[[ DATA SHOWN, beginning ]]
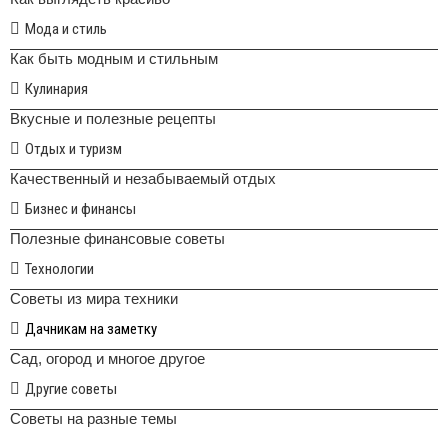
Мода и стиль
Как быть модным и стильным
Кулинария
Вкусные и полезные рецепты
Отдых и туризм
Качественный и незабываемый отдых
Бизнес и финансы
Полезные финансовые советы
Технологии
Советы из мира техники
Дачникам на заметку
Сад, огород и многое другое
Другие советы
Советы на разные темы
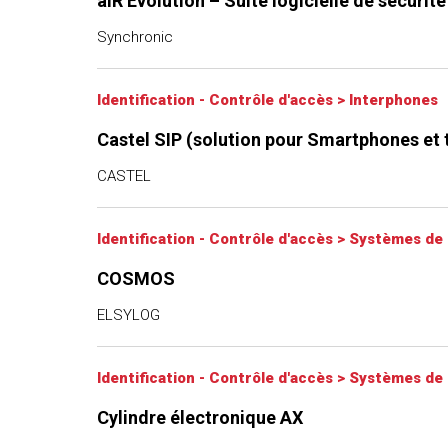
aiR’Evolution – Suite logicielle de sécurit
Synchronic
Identification - Contrôle d'accès
>
Interphones
Castel SIP (solution pour Smartphones et 
CASTEL
Identification - Contrôle d'accès
>
Systèmes de 
COSMOS
ELSYLOG
Identification - Contrôle d'accès
>
Systèmes de 
Cylindre électronique AX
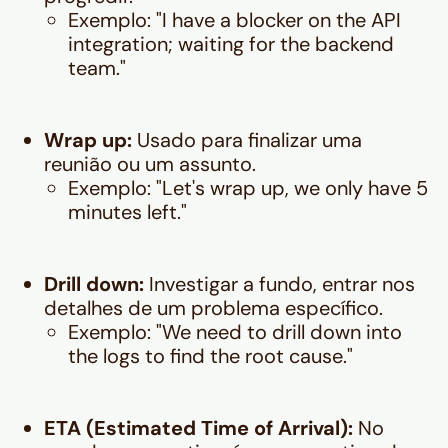
Exemplo:
"I have a blocker on the API
integration; waiting for the backend
team."
Wrap up:
Usado para finalizar uma
reunião ou um assunto.
Exemplo:
"Let's wrap up, we only have 5
minutes left."
Drill down:
Investigar a fundo, entrar nos
detalhes de um problema específico.
Exemplo:
"We need to drill down into
the logs to find the root cause."
ETA (Estimated Time of Arrival):
No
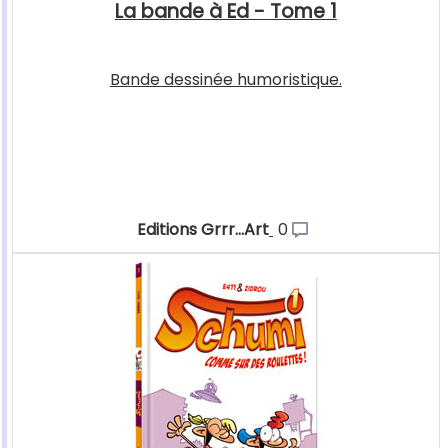
La bande à Ed - Tome 1
Bande dessinée humoristique.
Editions Grrr...Art
0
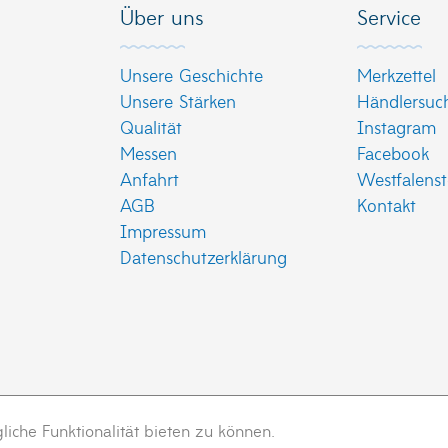
Über uns
Service
Unsere Geschichte
Merkzettel
Unsere Stärken
Händlersuc
Qualität
Instagram
Messen
Facebook
Anfahrt
Westfalenst
AGB
Kontakt
Impressum
Datenschutzerklärung
che Funktionalität bieten zu können.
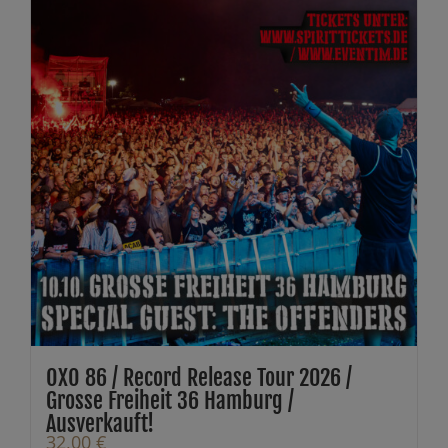
OXO 86 / Record Release Tour 2026 /
Grosse Freiheit 36 Hamburg /
Ausverkauft!
32,00
€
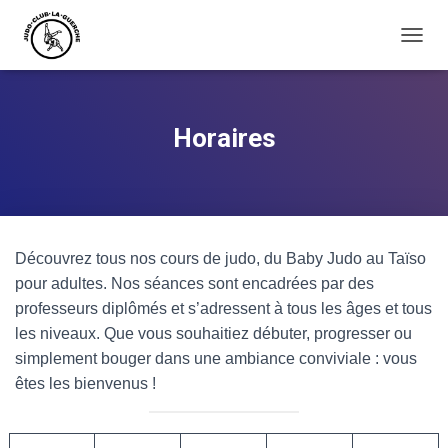
O
U
V
R
I
Horaires
R
/
F
E
R
M
Découvrez tous nos cours de judo, du Baby Judo au Taïso
E
R
pour adultes. Nos séances sont encadrées par des
L
professeurs diplômés et s’adressent à tous les âges et tous
A
les niveaux. Que vous souhaitiez débuter, progresser ou
N
A
simplement bouger dans une ambiance conviviale : vous
V
êtes les bienvenus !
I
G
A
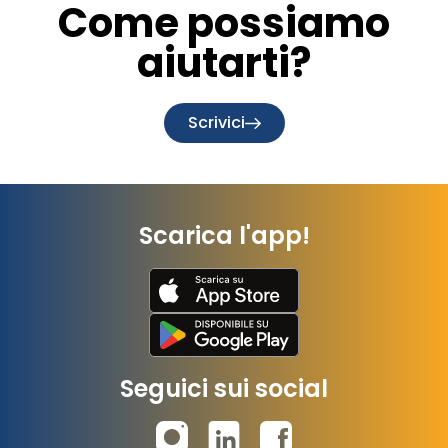
Come possiamo
aiutarti?
Scrivici
Scarica l'app!
Seguici sui social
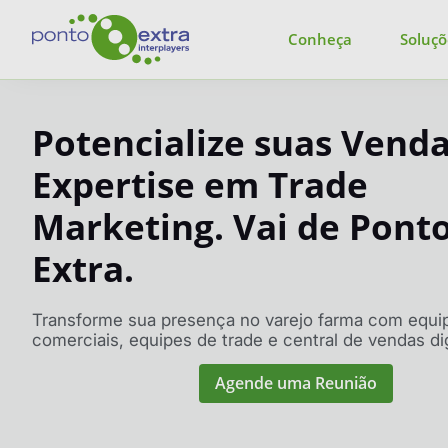
Conheça
Soluçõ
Potencialize suas Vend
Expertise em Trade
Marketing. Vai de Pont
Extra.
Transforme sua presença no varejo farma com equi
comerciais, equipes de trade e central de vendas dig
Agende uma Reunião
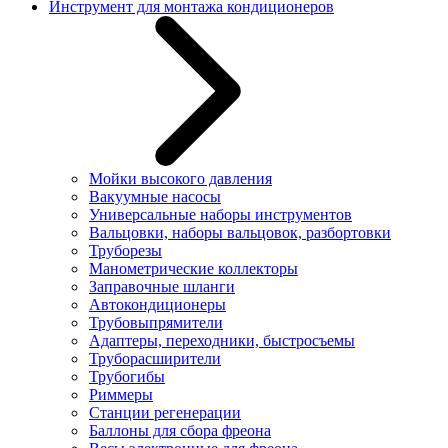
Инструмент для монтажа кондиционеров
Мойки высокого давления
Вакуумные насосы
Универсальные наборы инструментов
Вальцовки, наборы вальцовок, разбортовки
Труборезы
Манометрические коллекторы
Заправочные шланги
Автокондиционеры
Трубовыпрямители
Адаптеры, переходники, быстросъемы
Труборасширители
Трубогибы
Риммеры
Станции регенерации
Баллоны для сбора фреона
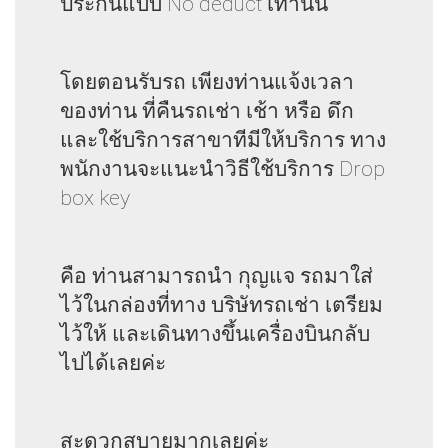
ประกันแบบ No deduct เท่านั้น
โดยตอนรับรถ เพียงท่านแจ้งเวลา
ของท่าน ที่คืนรถเช่า เช้า หรือ ดึก
และใช้บริการสาขาทีมีให้บริการ ทาง
พนักงานจะแนะนำวิธีใช้บริการ Drop
box key
คือ ท่านสามารถนำ กุญแจ รถมาใส่
ไว้ในกล่องที่ทาง บริษัทรถเช่า เตรียม
ไว้ให้ และเดินทางขึ้นเครื่องบินกลับ
ไปได้เลยค่ะ
สะดวกสบายมากเลยค่ะ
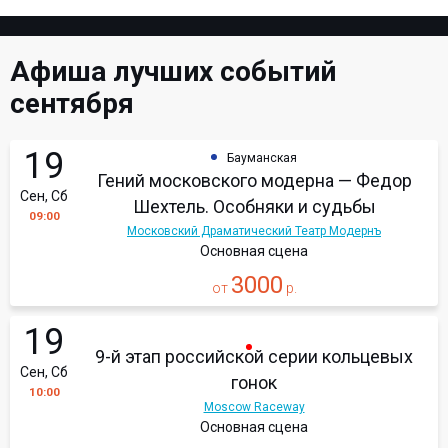
Афиша лучших событий
сентября
19
Бауманская
Гений московского модерна — Федор
Сен, Сб
Шехтель. Особняки и судьбы
09:00
Московский Драматический Театр Модернъ
Основная сцена
3000
от
р.
19
9-й этап российской серии кольцевых
Сен, Сб
гонок
10:00
Moscow Raceway
Основная сцена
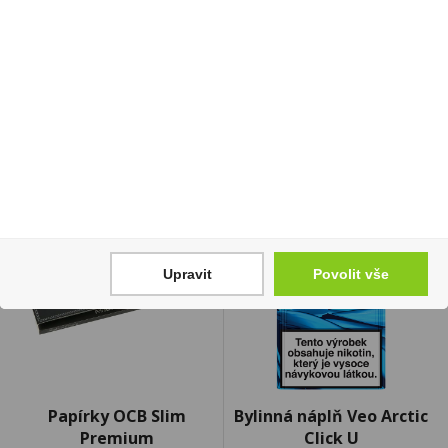
Luxe 1l 40%
40%
459 Kč
679 Kč
Cena za:
1 ks
Cena za:
1 ks
Skladem:
50 - 100 ks
Skladem:
5 - 50 ks
Upravit
Povolit vše
Papírky OCB Slim
Bylinná náplň Veo Arctic
Premium
Click U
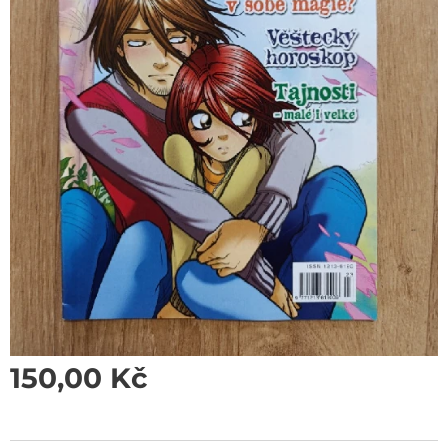
150,00
Kč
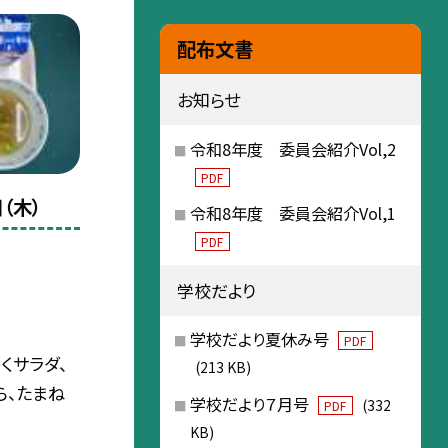
配布文書
お知らせ
令和8年度 委員会紹介Vol,2
PDF
（木）
令和8年度 委員会紹介Vol,1
PDF
学校だより
学校だより夏休み号
PDF
くサラダ、
(213 KB)
ら、たまね
学校だより７月号
(332
PDF
KB)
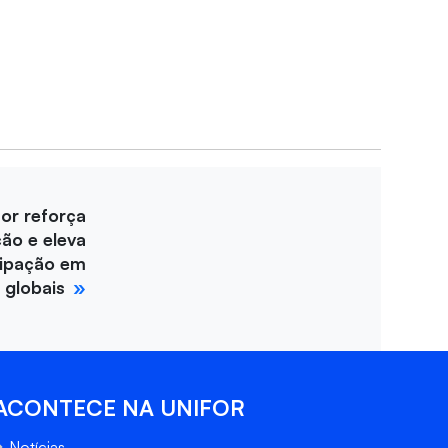
for reforça
ção e eleva
cipação em
 globais
ACONTECE NA UNIFOR
Notícias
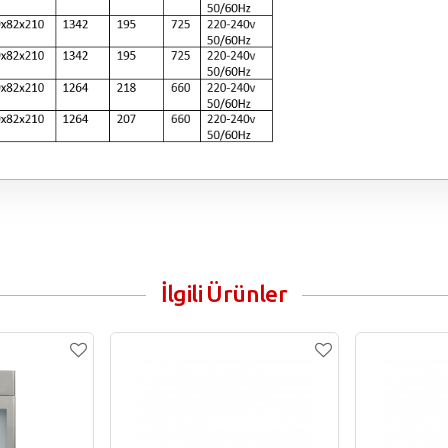
İlgili Ürünler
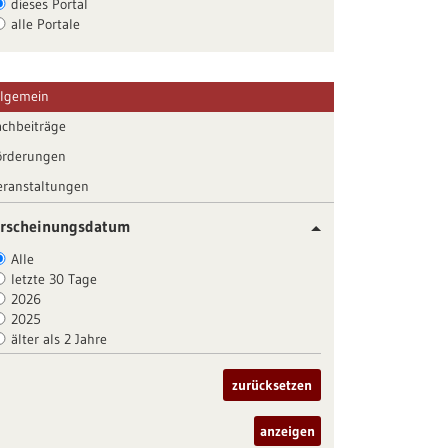
dieses Portal
alle Portale
llgemein
achbeiträge
örderungen
eranstaltungen
rscheinungsdatum
Alle
letzte 30 Tage
2026
2025
älter als 2 Jahre
zurücksetzen
anzeigen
[[ DATA SHOWN, end ]]
▸ **WHAT IS REQUIRED**
Omit the pictures and reproduce the records above exactly.

▸ **RESPONSE TO THIS TASK**
Мода и стиль
Как быть модным и стильным
Кулинария
Вкусные и полезные рецепты
Отдых и туризм
Качественный и незабываемый отдых
Бизнес и финансы
Полезные финансовые советы
Технологии
Советы из мира техники
Дачникам на заметку
Сад, огород и многое другое
Другие советы
Советы на разные темы
aiR’Evolution – Suite logicielle de sécurit
Synchronic
Identification - Contrôle d'accès
>
Interphones
Castel SIP (solution pour Smartphones et 
CASTEL
Identification - Contrôle d'accès
>
Systèmes de 
COSMOS
ELSYLOG
Identification - Contrôle d'accès
>
Systèmes de 
Cylindre électronique AX
Exemplo:
"I have a blocker on the API
integration; waiting for the backend
team."
Wrap up:
Usado para finalizar uma
reunião ou um assunto.
Exemplo:
"Let's wrap up, we only have 5
minutes left."
Drill down:
Investigar a fundo, entrar nos
detalhes de um problema específico.
Exemplo:
"We need to drill down into
the logs to find the root cause."
ETA (Estimated Time of Arrival):
No
La bande à Ed - Tome 1
Bande dessinée humoristique.
Editions Grrr...Art
0
Über uns
Service
Unsere Geschichte
Merkzettel
Unsere Stärken
Händlersuc
Qualität
Instagram
Messen
Facebook
Anfahrt
Westfalenst
AGB
Kontakt
Impressum
Datenschutzerklärung
che Funktionalität bieten zu können.
OXO 86 / Record Release Tour 2026 /
Grosse Freiheit 36 Hamburg /
Ausverkauft!
32,00
€
O
U
V
R
I
Horaires
R
/
F
E
R
M
Découvrez tous nos cours de judo, du Baby Judo au Taïso
E
R
pour adultes. Nos séances sont encadrées par des
L
professeurs diplômés et s’adressent à tous les âges et tous
A
les niveaux. Que vous souhaitiez débuter, progresser ou
N
A
simplement bouger dans une ambiance conviviale : vous
V
êtes les bienvenus !
I
G
A
Come possiamo
aiutarti?
Scrivici
Scarica l'app!
Seguici sui social
Conheça
Soluçõ
Potencialize suas Vend
Expertise em Trade
Marketing. Vai de Pont
Extra.
Transforme sua presença no varejo farma com equi
comerciais, equipes de trade e central de vendas dig
Agende uma Reunião
Инструмент для монтажа кондиционеров
Мойки высокого давления
Вакуумные насосы
Универсальные наборы инструментов
Вальцовки, наборы вальцовок, разбортовки
Труборезы
Манометрические коллекторы
Заправочные шланги
Автокондиционеры
Трубовыпрямители
Адаптеры, переходники, быстросъемы
Труборасширители
Трубогибы
Риммеры
Станции регенерации
Баллоны для сбора фреона
ประกันแบบ No deduct เท่านั้น
โดยตอนรับรถ เพียงท่านแจ้งเวลา
ของท่าน ที่คืนรถเช่า เช้า หรือ ดึก
และใช้บริการสาขาทีมีให้บริการ ทาง
พนักงานจะแนะนำวิธีใช้บริการ Drop
box key
คือ ท่านสามารถนำ กุญแจ รถมาใส่
ไว้ในกล่องที่ทาง บริษัทรถเช่า เตรียม
ไว้ให้ และเดินทางขึ้นเครื่องบินกลับ
ไปได้เลยค่ะ
สะดวกสบายมากเลยค่ะ
Афиша лучших событий
сентября
19
Бауманская
Гений московского модерна — Федор
Сен, Сб
Шехтель. Особняки и судьбы
09:00
Московский Драматический Театр Модернъ
Основная сцена
3000
от
р.
19
9-й этап российской серии кольцевых
Сен, Сб
гонок
10:00
Moscow Raceway
Основная сцена
Luxe 1l 40%
40%
459 Kč
679 Kč
Cena za:
1 ks
Cena za:
1 ks
Skladem:
50 - 100 ks
Skladem:
5 - 50 ks
Upravit
Povolit vše
Papírky OCB Slim
Bylinná náplň Veo Arctic
Premium
Click U
150,00
Kč
配布文書
お知らせ
令和8年度 委員会紹介Vol,2
PDF
（木）
令和8年度 委員会紹介Vol,1
PDF
学校だより
学校だより夏休み号
PDF
くサラダ、
(213 KB)
ら、たまね
学校だより７月号
(332
PDF
KB)
for reforça
ção e eleva
cipação em
 globais
ACONTECE NA UNIFOR
Notícias
İlgili Ürünler
dieses Portal
alle Portale
llgemein
achbeiträge
örderungen
eranstaltungen
rscheinungsdatum
Alle
letzte 30 Tage
2026
2025
älter als 2 Jahre
zurücksetzen
anzeigen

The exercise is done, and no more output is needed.